# Wenn auch nur die Hälfte von dem stimmt, was...



## Moster

No puedo encontrar una frase con sentido para este párrafo:

_„Wenn auch nur die Hälfte von dem stimmt, was hier 1200 merkwürdige homöopathische Ärzte aus 50 Ländern behaupten, dann bringt das im Grunde genommen das Weltbild, das gewachsene und gestandene, das extrem verlässliche Weltbild der allopathischen Ärzte wenn nicht zum Einsturz, aber es klopft doch mächtig an.“

Saludos y gracias_


----------



## Sowka

Hallo Moster 



Moster said:


> _„Wenn auch nur die Hälfte von dem stimmt, was hier 1200 merkwürdige homöopathische Ärzte aus 50 Ländern behaupten, dann bringt das im Grunde genommen das Weltbild, das gewachsene und gestandene, das extrem verlässliche Weltbild der allopathischen Ärzte wenn nicht zum Einsturz, aber es klopft doch mächtig an.“_



Vor allem das Ende des Satzes ist wirklich sehr ungewöhnlich.

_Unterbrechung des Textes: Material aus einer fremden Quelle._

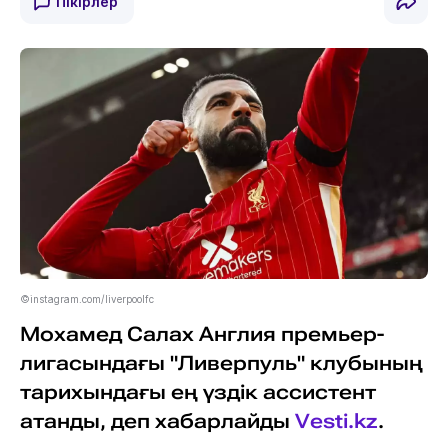
Пікірлер
©instagram.com/liverpoolfc
Мохамед Салах Англия премьер-
лигасындағы "Ливерпуль" клубының
тарихындағы ең үздік ассистент
атанды, деп хабарлайды
Vesti.kz
.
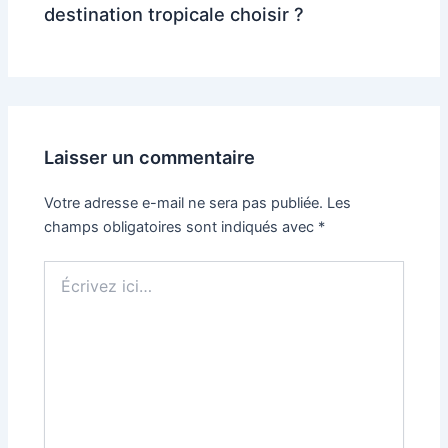
destination tropicale choisir ?
Laisser un commentaire
Votre adresse e-mail ne sera pas publiée.
Les
champs obligatoires sont indiqués avec
*
Écrivez
ici…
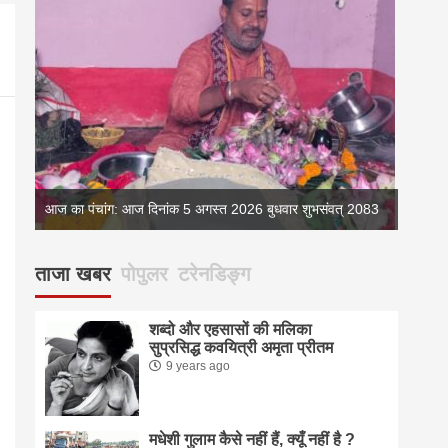
083
आज का पंचांग: आज दिनांक 5 अगस्त 2026 बुधवार शुभसंवत् 2083
आज का 
ताजा खबर
पोपुलर
टरेनडिङ्ग
शब्दो और एहसासों की मलिका
सुप्रसिद्ध कवयित्री अमृता प्रीतम
9 years ago
मधेशी गुलाम कैसे नहीं हैं, क्यूँ नहीं है ?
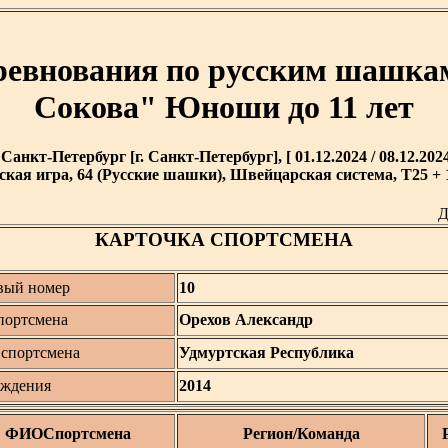
оревнования по русским шашка
Сокова" Юноши до 11 лет
. Санкт-Петербург [г. Санкт-Петербург], [ 01.12.2024 / 08.12.2024
кая игра, 64 (Русские шашки), Швейцарская система, T25 + 1
Д
КАРТОЧКА СПОРТСМЕНА
вый номер
10
ортсмена
Орехов Александр
 спортсмена
Удмуртская Республика
ождения
2014
ФИОСпортсмена
Регион/Команда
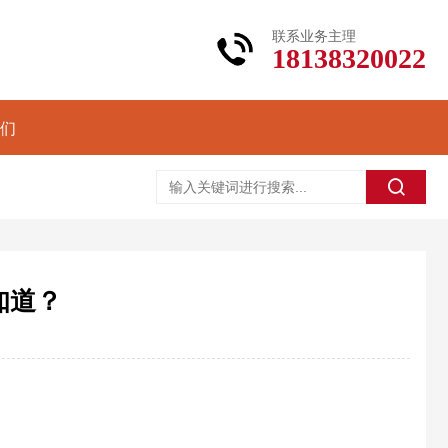
联系业务主理
18138320022
们
知道？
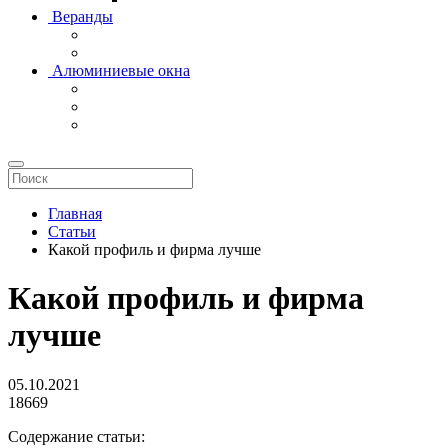
Веранды
Алюминиевые окна
Главная
Статьи
Какой профиль и фирма лучше
Какой профиль и фирма
лучше
05.10.2021
18669
Содержание статьи:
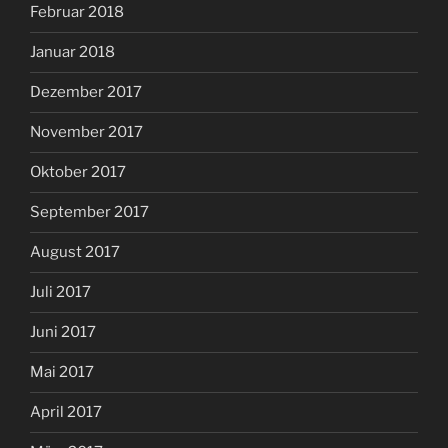
Februar 2018
Januar 2018
Dezember 2017
November 2017
Oktober 2017
September 2017
August 2017
Juli 2017
Juni 2017
Mai 2017
April 2017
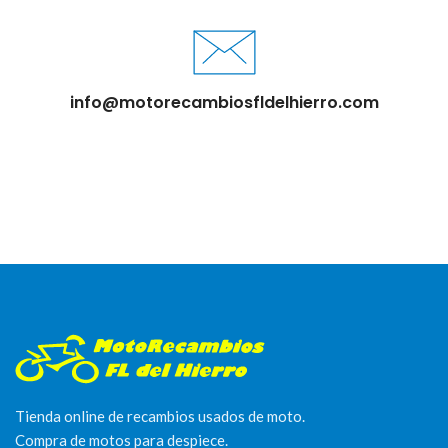
info@motorecambiosfldelhierro.com
Tienda online de recambios usados de moto.
Compra de motos para despiece.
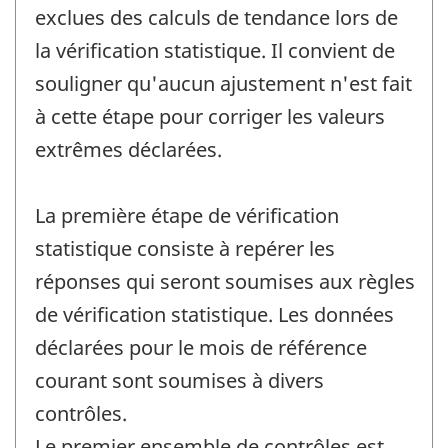
exclues des calculs de tendance lors de
la vérification statistique. Il convient de
souligner qu'aucun ajustement n'est fait
à cette étape pour corriger les valeurs
extrêmes déclarées.
La première étape de vérification
statistique consiste à repérer les
réponses qui seront soumises aux règles
de vérification statistique. Les données
déclarées pour le mois de référence
courant sont soumises à divers
contrôles.
Le premier ensemble de contrôles est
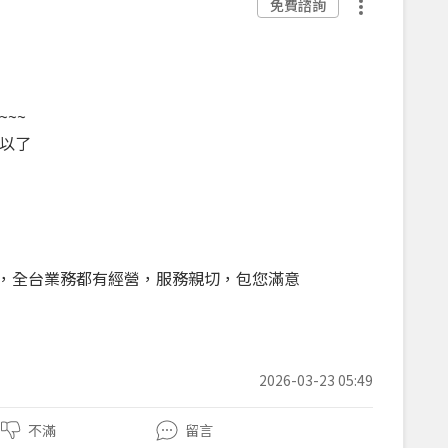
免費諮詢
~~
以了
戶，全台業務都有經營，服務親切，包您滿意
2026-03-23 05:49
不滿
留言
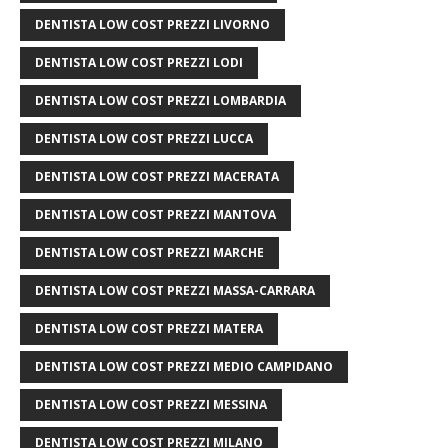
DENTISTA LOW COST PREZZI LIVORNO
DENTISTA LOW COST PREZZI LODI
DENTISTA LOW COST PREZZI LOMBARDIA
DENTISTA LOW COST PREZZI LUCCA
DENTISTA LOW COST PREZZI MACERATA
DENTISTA LOW COST PREZZI MANTOVA
DENTISTA LOW COST PREZZI MARCHE
DENTISTA LOW COST PREZZI MASSA-CARRARA
DENTISTA LOW COST PREZZI MATERA
DENTISTA LOW COST PREZZI MEDIO CAMPIDANO
DENTISTA LOW COST PREZZI MESSINA
DENTISTA LOW COST PREZZI MILANO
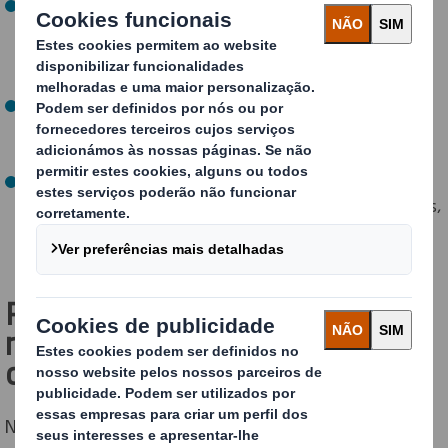
Durante o transporte, os produtos eletrónicos podem
ser expostos a
vibrações, choques e movimentos
bruscos
que podem causar deslocamentos internos,
quebra ou desconexão de componentes.
As condições ambientais
, como a humidade, o pó e as
variações de temperatura, podem causar corrosão,
curto-circuitos ou avarias.
As interferências eletromagnéticas (EMI)
podem
perturbar o funcionamento de dispositivos eletrónicos,
especialmente em ambientes com uma elevada
densidade de equipamentos elétricos.
Principais setores que
requerem embalagens
condutoras
Nas indústrias onde os componentes eletrónicos são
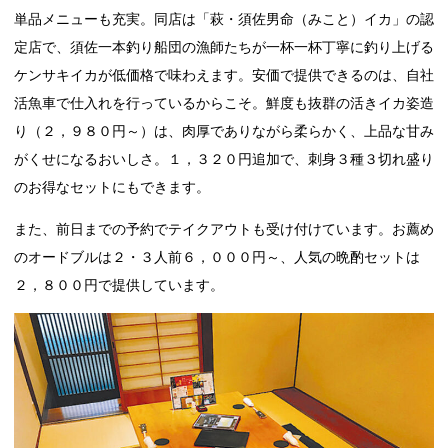
単品メニューも充実。同店は「萩・須佐男命（みこと）イカ」の認
定店で、須佐一本釣り船団の漁師たちが一杯一杯丁寧に釣り上げる
ケンサキイカが低価格で味わえます。安価で提供できるのは、自社
活魚車で仕入れを行っているからこそ。鮮度も抜群の活きイカ姿造
り（２，９８０円～）は、肉厚でありながら柔らかく、上品な甘み
がくせになるおいしさ。１，３２０円追加で、刺身３種３切れ盛り
のお得なセットにもできます。
また、前日までの予約でテイクアウトも受け付けています。お薦め
のオードブルは２・３人前６，０００円～、人気の晩酌セットは
２，８００円で提供しています。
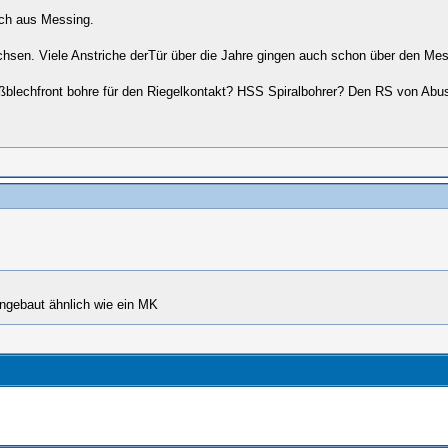
ech aus Messing.
sen. Viele Anstriche derTür über die Jahre gingen auch schon über den Mess
ßblechfront bohre für den Riegelkontakt? HSS Spiralbohrer? Den RS von Abus 
ingebaut ähnlich wie ein MK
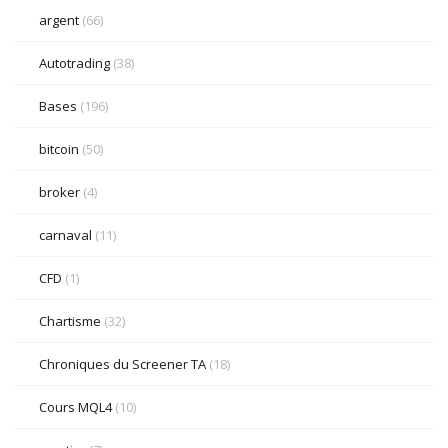
argent
(66)
Autotrading
(38)
Bases
(196)
bitcoin
(50)
broker
(4)
carnaval
(11)
CFD
(1)
Chartisme
(32)
Chroniques du Screener TA
(18)
Cours MQL4
(10)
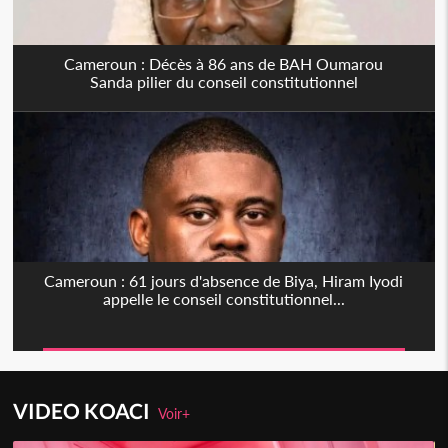
Cameroun : Décès à 86 ans de BAH Oumarou
Sanda pilier du conseil constitutionnel
Cameroun : 61 jours d'absence de Biya, Hiram Iyodi
appelle le conseil constitutionnel...
VIDEO KOACI
Voir+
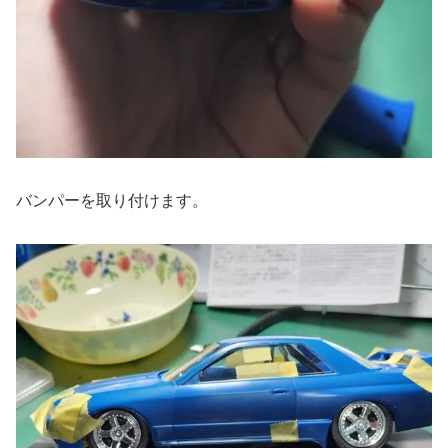
バンパーを取り付けます。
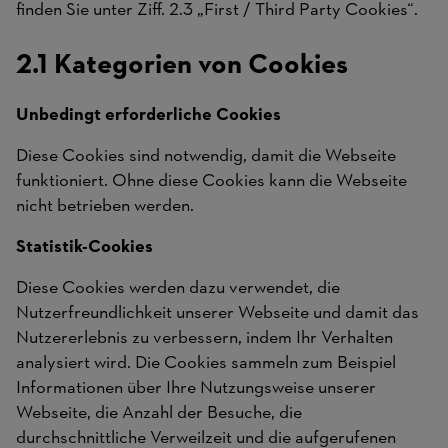
finden Sie unter Ziff. 2.3 „First / Third Party Cookies“.
2.1 Kategorien von Cookies
Unbedingt erforderliche Cookies
Diese Cookies sind notwendig, damit die Webseite
funktioniert. Ohne diese Cookies kann die Webseite
nicht betrieben werden.
Statistik-Cookies
Diese Cookies werden dazu verwendet, die
Nutzerfreundlichkeit unserer Webseite und damit das
Nutzererlebnis zu verbessern, indem Ihr Verhalten
analysiert wird. Die Cookies sammeln zum Beispiel
Informationen über Ihre Nutzungsweise unserer
Webseite, die Anzahl der Besuche, die
durchschnittliche Verweilzeit und die aufgerufenen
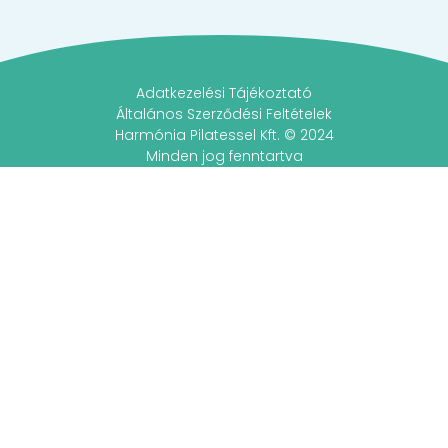
Adatkezelési Tájékoztató
Általános Szerződési Feltételek
Harmónia Pilatessel Kft. © 2024
Minden jog fenntartva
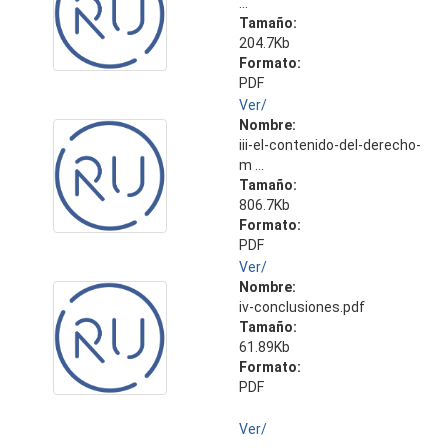
...
Tamaño:
204.7Kb
Formato:
PDF
Ver/
Nombre:
iii-el-contenido-del-derecho-
m ...
Tamaño:
806.7Kb
Formato:
PDF
Ver/
Nombre:
iv-conclusiones.pdf
Tamaño:
61.89Kb
Formato:
PDF
Ver/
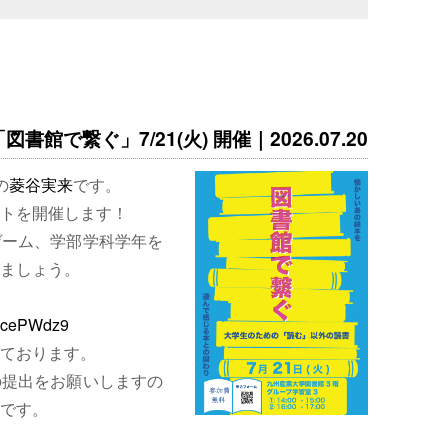
書館で繋ぐ」7/21(火) 開催｜2026.07.20
の
菱谷実来
です。
トを開催します！
ゲーム、学部学科学年を
ましょう。
EjcePWdz9
ております。
の提出をお願いしますの
です。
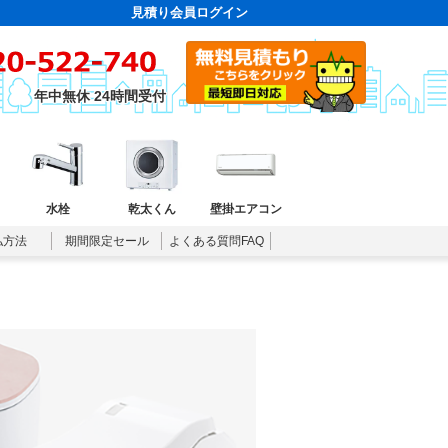
見積り会員ログイン
年中無休 24時間受付
水栓
乾太くん
壁掛エアコン
払方法
期間限定セール
よくある質問FAQ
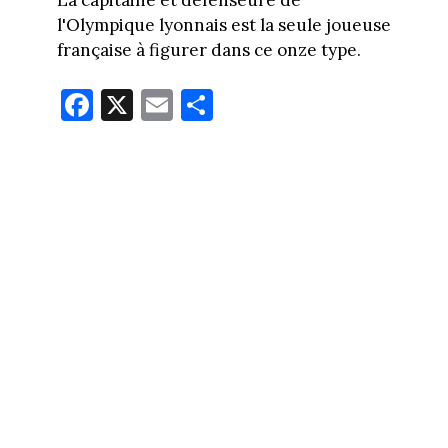
l'Olympique lyonnais est la seule joueuse
française à figurer dans ce onze type.
Fa
X
E
Pa
ce
m
rt
bo
ail
ag
ok
er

Ich würde den Satz so analysieren:
Es stehen sich zwei Gruppen von Ärzten gegenüber: Die homöopathischen Ärzte und die allopathischen Ärzte.
1200 homöopathische Ärzte behaupten etwas.
Wenn nur die Hälfte von dem stimmt, was diese Ärzte behaupten, 
dann bringt das ein Weltbild zum Einsturz, und zwar das Weltbild der allopathischen Ärzte.

Dieser Sachverhalt, dass "das Weltbild zum Einsturz gebracht" wird, wird dann noch weiter eingeschränkt: Es wird nicht unbedingt zum Einsturz gebracht ("wenn nicht zum Einsturz gebracht"), aber doch angeschlagen ("klopft doch mächtig an").

Das "es" aus "es klopft doch mächtig an" bezieht sich auf "das, was (von den homöopathischen Ärzten) behauptet wird".

Außerdem wird das Weltbild der allopathischen Ärzte noch weiter charakterisiert: Es ist "gewachsen und gestanden, extrem verlässlich".

Ich fasse den ganzen Satz in neue Worte, um die Beziehung zwischen den Elementen deutlich zu machen:
_1200 merkwürdige homöopathische Ärzte aus 50 Ländern behaupten hier etwas. Wenn auch nur die Hälfte davon stimmt, dann wird das Weltbild der allopathischen Ärzte in Frage gestellt oder gar zum Einsturz gebracht. Dieses Weltbild der allopathischen Ärzte ist gewachsen und gestanden, extrem verlässlich_.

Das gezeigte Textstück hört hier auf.